Find the word "Tento" in the data. Return every line where it appears.

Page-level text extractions

[Start of section]

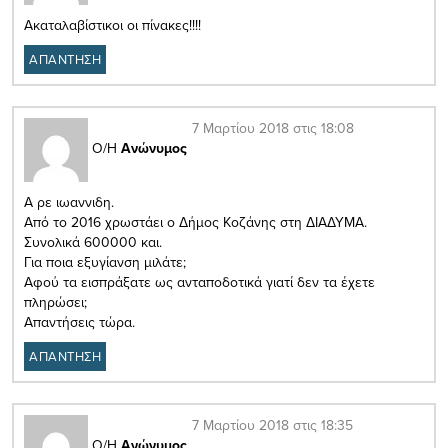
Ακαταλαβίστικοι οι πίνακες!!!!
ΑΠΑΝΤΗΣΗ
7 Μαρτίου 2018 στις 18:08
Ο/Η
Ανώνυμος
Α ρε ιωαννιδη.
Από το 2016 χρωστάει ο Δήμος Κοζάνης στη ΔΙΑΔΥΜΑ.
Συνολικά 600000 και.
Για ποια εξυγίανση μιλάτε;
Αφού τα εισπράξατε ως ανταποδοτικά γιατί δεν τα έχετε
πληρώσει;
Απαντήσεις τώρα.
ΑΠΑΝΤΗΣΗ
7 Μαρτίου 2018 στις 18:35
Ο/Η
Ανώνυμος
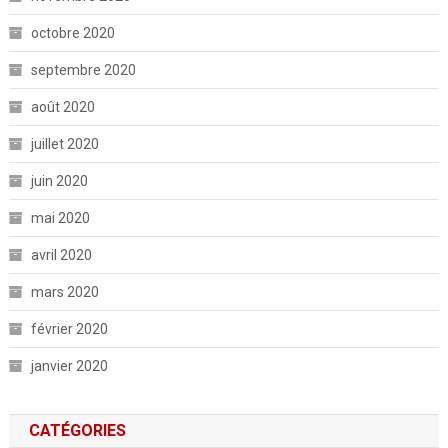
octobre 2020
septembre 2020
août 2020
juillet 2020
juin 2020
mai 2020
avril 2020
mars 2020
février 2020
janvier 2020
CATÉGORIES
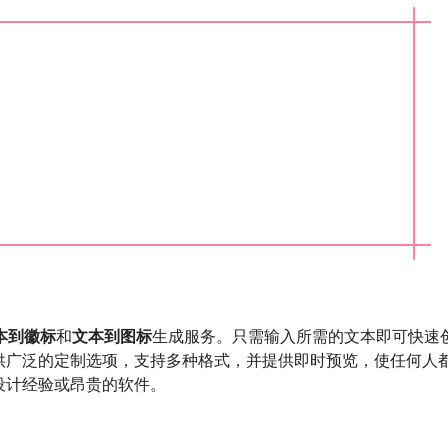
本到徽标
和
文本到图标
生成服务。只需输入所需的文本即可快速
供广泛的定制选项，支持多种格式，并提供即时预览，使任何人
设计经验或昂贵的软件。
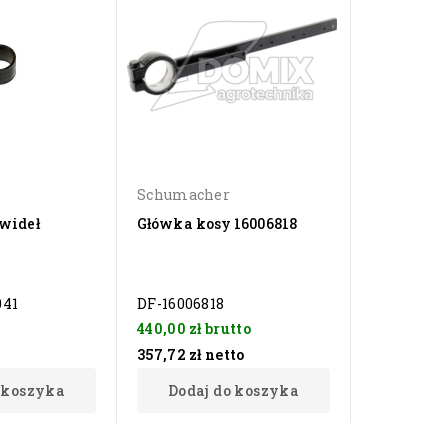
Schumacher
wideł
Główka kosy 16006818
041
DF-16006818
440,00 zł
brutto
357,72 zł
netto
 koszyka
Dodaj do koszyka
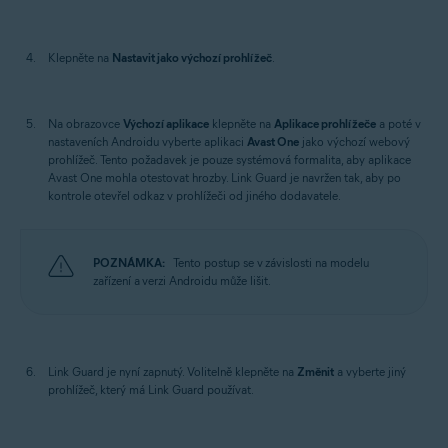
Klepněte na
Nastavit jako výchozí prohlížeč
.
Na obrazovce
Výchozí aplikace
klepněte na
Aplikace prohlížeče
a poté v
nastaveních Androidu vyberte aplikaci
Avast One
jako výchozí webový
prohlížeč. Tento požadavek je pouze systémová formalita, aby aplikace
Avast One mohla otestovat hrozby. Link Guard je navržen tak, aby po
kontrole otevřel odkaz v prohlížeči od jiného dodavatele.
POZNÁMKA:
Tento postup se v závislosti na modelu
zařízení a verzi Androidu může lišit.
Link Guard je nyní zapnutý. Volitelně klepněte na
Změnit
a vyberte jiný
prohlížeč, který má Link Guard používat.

[End of section]

_EXERCISE OUTPUT_
prohlížeč. Tento požadavek je pouze systémová formalita, aby aplikace
Tento postup se v závislosti na modelu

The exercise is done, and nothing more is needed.